My thoughts: Welcome to Horrorfest 2016, where I watch only horror films from my list. I saw Funny Games a few years ago during this time so I don’t think I’ll be traumatized much this year, but you never know. Nosferatu, unfortunately, wasn’t scary but it’s such a classic that I didn’t really mind.

I got a chance to watch Nosferatu at the Drafthouse with a live band that wrote an original score. Yes, it was as badass as you imagine it could be. I’ve had the pleasure of watching a few silent films at the theater now, and each time it makes me wish I could watch all films this way. Sitting on my couch, even with the lights off, wouldn’t have made Nosferatu creepy but when there is a haunting score complete with creepy whispering, it really turned the mood into something more sinister.

Nosferatu as a character didn’t scare me in the slightest. In fact, I kind of felt sorry for him because he was so weird looking. His teeth reminded me more of a rabbit than vampire and the way he moved just made him seem like an old guy with really poor social skills, especially the scene of him running around town with his coffin full of dirt. It was then that he seemed more scamp than menacing vampire.

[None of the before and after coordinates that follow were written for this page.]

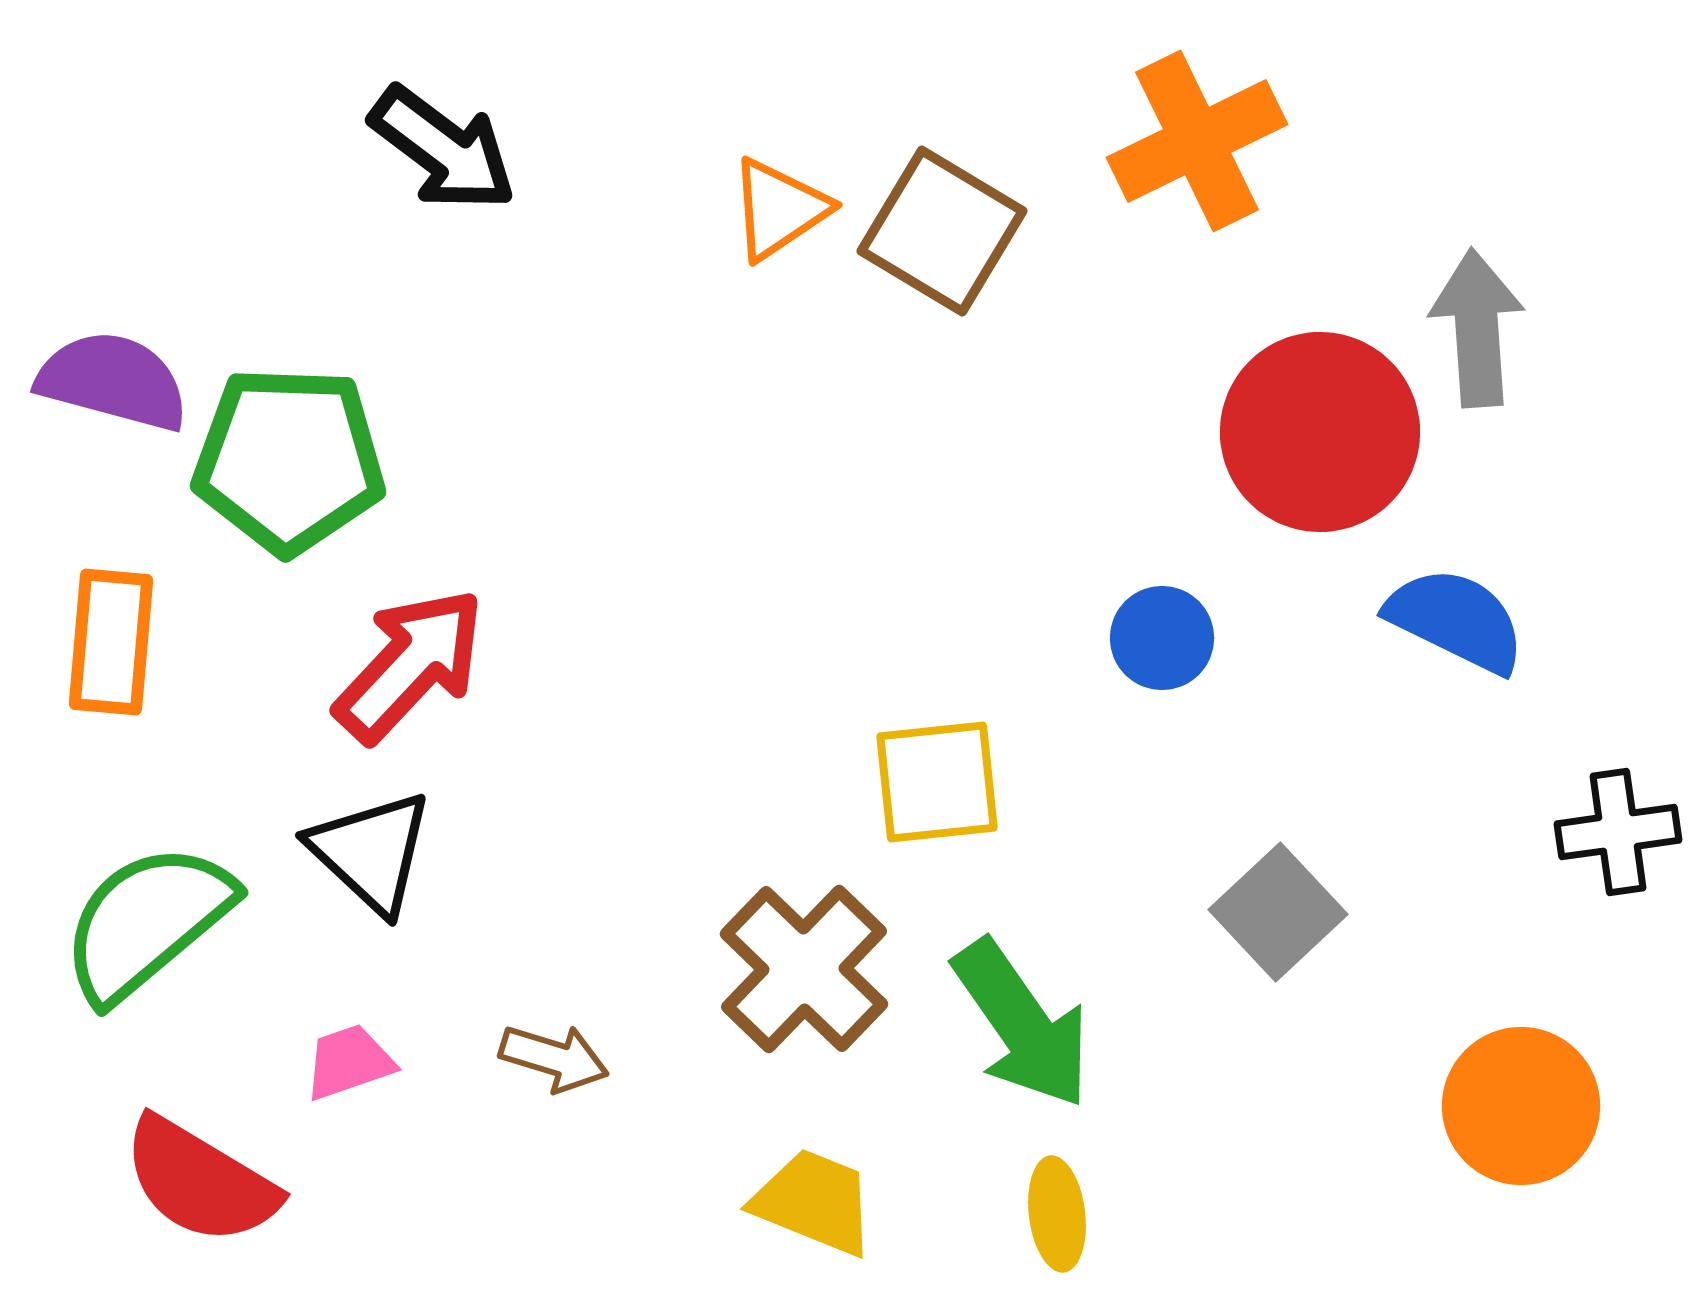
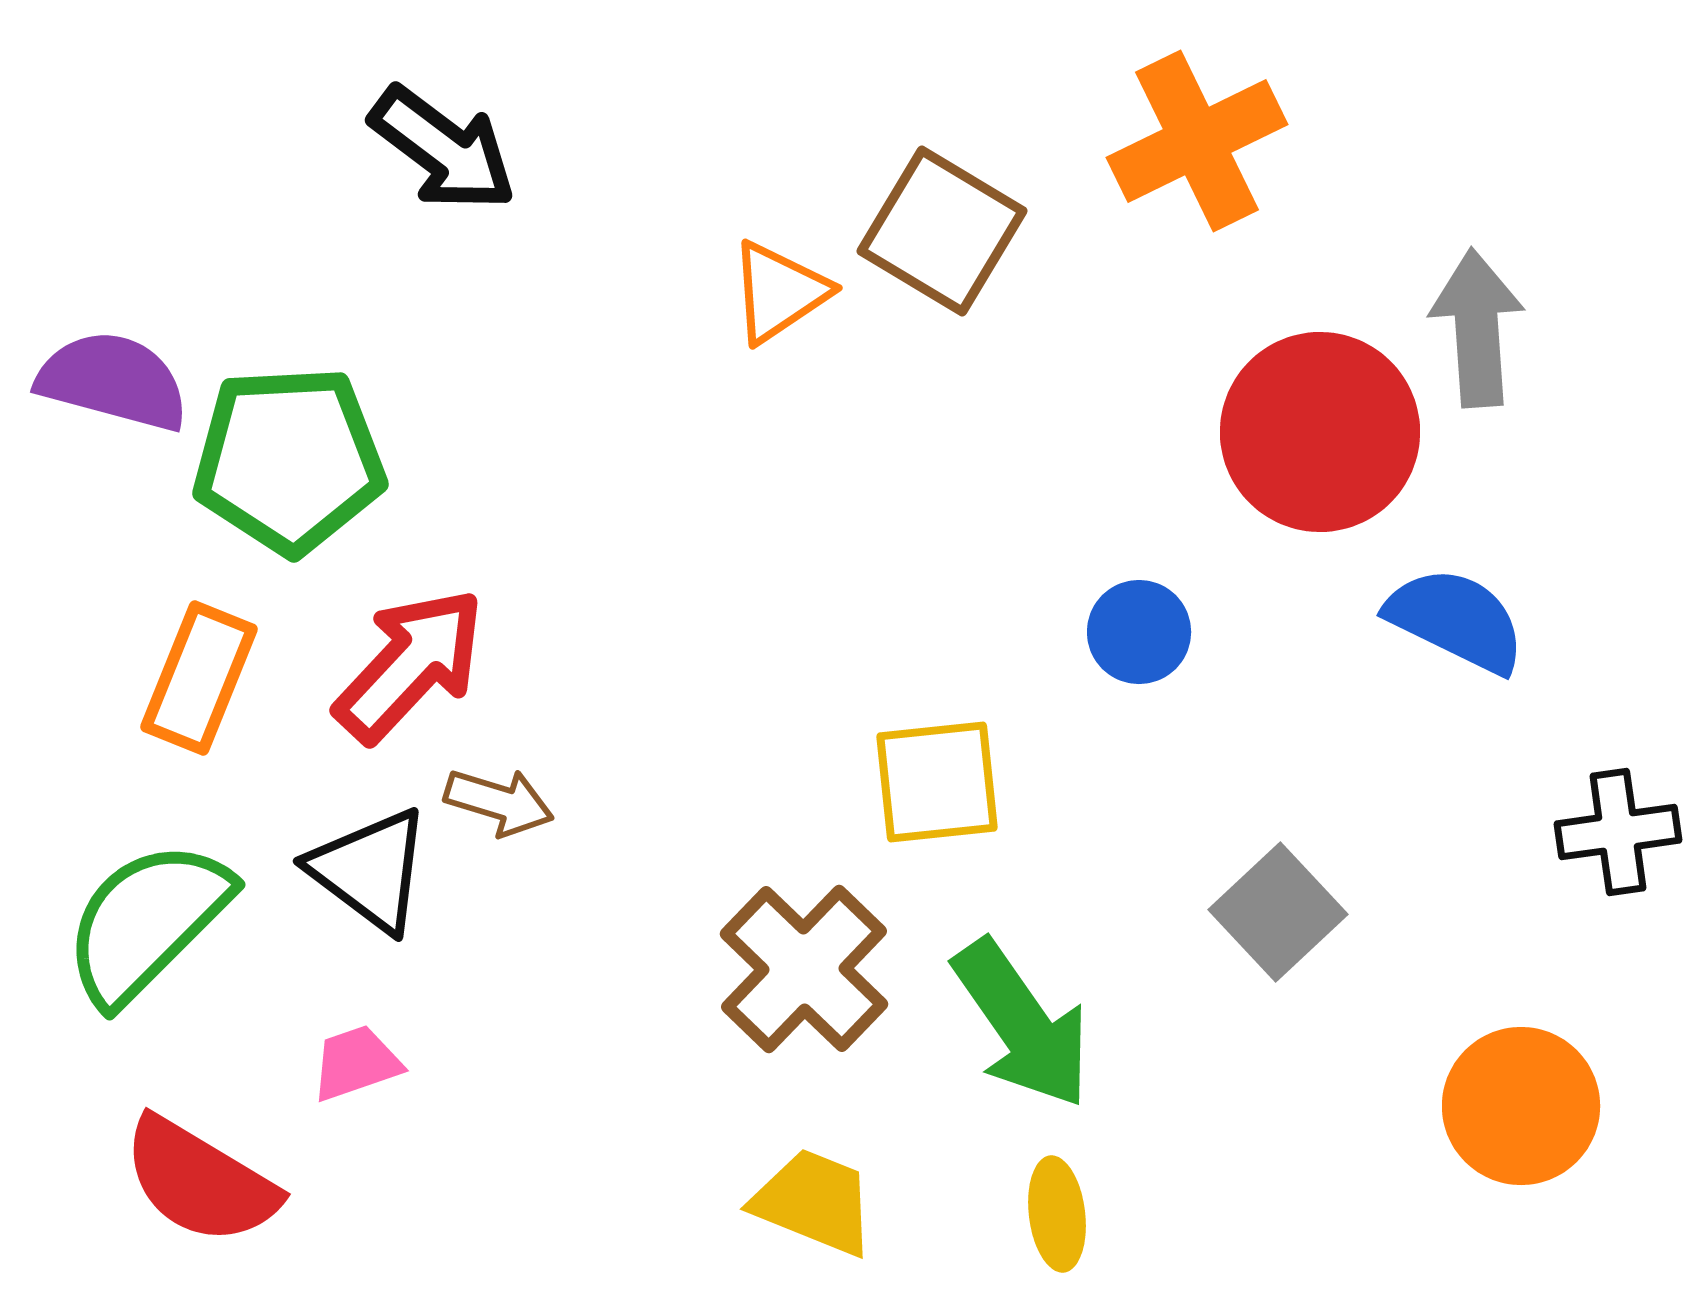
orange triangle: moved 83 px down
green pentagon: rotated 5 degrees counterclockwise
blue circle: moved 23 px left, 6 px up
orange rectangle: moved 88 px right, 36 px down; rotated 17 degrees clockwise
black triangle: moved 1 px left, 18 px down; rotated 6 degrees counterclockwise
green semicircle: rotated 5 degrees counterclockwise
brown arrow: moved 55 px left, 256 px up
pink trapezoid: moved 7 px right, 1 px down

The concept of Nosferatu stuck with me long after the movie was over. There was something so haunting about evil moving into a town that had no idea what was about to happen and powerless to stop it. It reminded me a little of the recent Ebola outbreaks in villages and how neighbors just had to sit back and watch as death consumed the people they loved. This may be a vampire story, but the idea sure isn’t.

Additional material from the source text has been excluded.